- TASK BRIEF
The answer must consist only of the lines in the records below from the line with "Enerkey EK-24S10EB Équilibreur" to the line with "いたり、保護者さまと講師とで対話したりしながら進めます。", both included, copied word for word with every picture left out.

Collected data
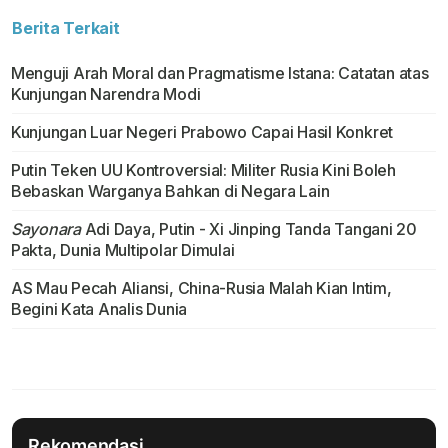
Berita Terkait
Menguji Arah Moral dan Pragmatisme Istana: Catatan atas
Kunjungan Narendra Modi
Kunjungan Luar Negeri Prabowo Capai Hasil Konkret
Putin Teken UU Kontroversial: Militer Rusia Kini Boleh
Bebaskan Warganya Bahkan di Negara Lain
Sayonara
Adi Daya, Putin - Xi Jinping Tanda Tangani 20
Pakta, Dunia Multipolar Dimulai
AS Mau Pecah Aliansi, China-Rusia Malah Kian Intim,
Begini Kata Analis Dunia
Rekomendasi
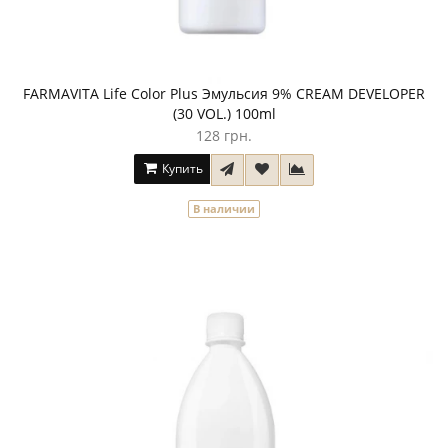
FARMAVITA Life Color Plus Эмульсия 9% CREAM DEVELOPER
(30 VOL.) 100ml
128 грн.
Купить
В наличии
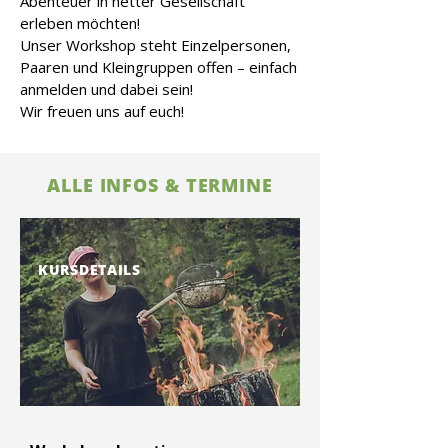
Abenteuer in netter Gesellschaft
erleben möchten!
Unser Workshop steht Einzelpersonen,
Paaren und Kleingruppen offen – einfach
anmelden und dabei sein!
Wir freuen uns auf euch!
ALLE INFOS & TERMINE
KURSDETAILS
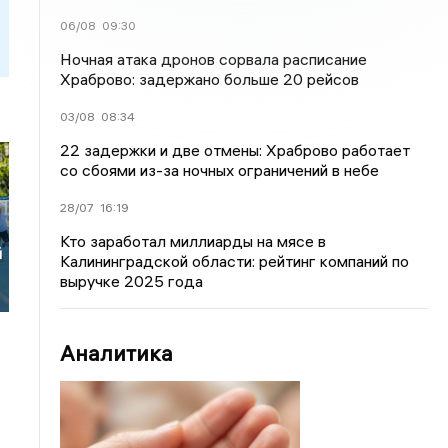
06/08
09:30
Ночная атака дронов сорвала расписание
Храброво: задержано больше 20 рейсов
03/08
08:34
22 задержки и две отмены: Храброво работает
со сбоями из-за ночных ограничений в небе
28/07
16:19
Кто заработал миллиарды на мясе в
й
Калининградской области: рейтинг компаний по
выручке 2025 года
Аналитика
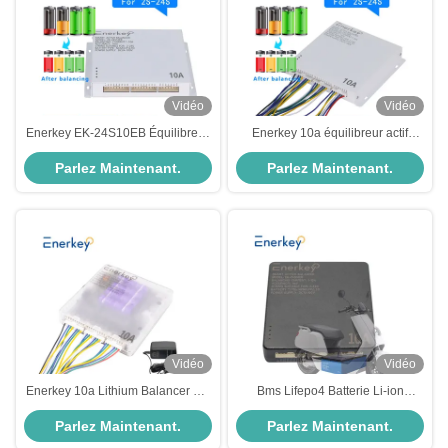
Vidéo
Vidéo
Enerkey EK-24S10EB Équilibreur
Enerkey 10a équilibreur actif
actif intelligent 10A 24S LCD
intelligent pour l'équilibrage de
Parlez Maintenant.
Parlez Maintenant.
Équilibreur de batterie au plomb
l'énergie des batteries Li-
24/36/48v/96v
ion/Lifepo4/Lto
Vidéo
Vidéo
Enerkey 10a Lithium Balancer 2s-
Bms Lifepo4 Batterie Li-ion
24s Lifepo4 Smart Active Balancer
équilibreur actif 10A 4S - 24S
Parlez Maintenant.
Parlez Maintenant.
Pour une batterie de 48V
Batterie équilibreur actif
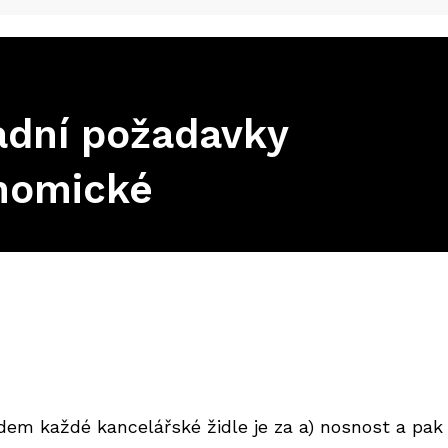
adní požadavky
nomické
dem každé kancelářské židle je za a) nosnost a pak 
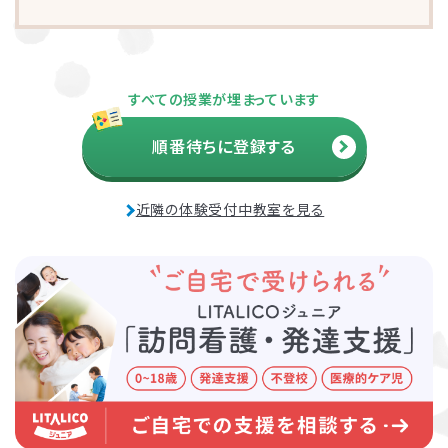
お子さまに対する適切な関わり方がわかることで、
育児ストレスが
減り、怒る回数が減る、ということが研究を通して実証されていま
す。
また、これまで1500名以上の方が受講され、「毎日のようにあっ
た癇癪が減った」「今まで何回言ってもやってくれなかった宿題をや
すべての授業が埋まっています
るようになった」など、多くの方にご好評をいただいています。
順番待ちに登録する
プログラムを聞くだけですか？
近隣の体験受付中教室を見る
プログラムは、講座を聞くだけでなく、テキストに書き込んでいただ
いたり、保護者さまと講師とで対話したりしながら進めます。
受講時に学んだ内容を自宅に帰ってお子さまに実践していただき、
その結果を後日報告いただき振り返りしていきます。
お子さまにあった関わりを習慣的に実践していただけるように、
座
学と実践の繰り返しで講師がサポートしていきます。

- EXPECTED ANSWER
Enerkey EK-24S10EB Équilibreur
Enerkey 10a équilibreur actif
actif intelligent 10A 24S LCD
intelligent pour l'équilibrage de
Parlez Maintenant.
Parlez Maintenant.
Équilibreur de batterie au plomb
l'énergie des batteries Li-
24/36/48v/96v
ion/Lifepo4/Lto
Vidéo
Vidéo
Enerkey 10a Lithium Balancer 2s-
Bms Lifepo4 Batterie Li-ion
24s Lifepo4 Smart Active Balancer
équilibreur actif 10A 4S - 24S
Parlez Maintenant.
Parlez Maintenant.
Pour une batterie de 48V
Batterie équilibreur actif
adní požadavky
nomické
dem každé kancelářské židle je za a) nosnost a pak 
お子さまに対する適切な関わり方がわかることで、
育児ストレスが
減り、怒る回数が減る、ということが研究を通して実証されていま
す。
また、これまで1500名以上の方が受講され、「毎日のようにあっ
た癇癪が減った」「今まで何回言ってもやってくれなかった宿題をや
すべての授業が埋まっています
るようになった」など、多くの方にご好評をいただいています。
順番待ちに登録する
プログラムを聞くだけですか？
近隣の体験受付中教室を見る
プログラムは、講座を聞くだけでなく、テキストに書き込んでいただ
いたり、保護者さまと講師とで対話したりしながら進めます。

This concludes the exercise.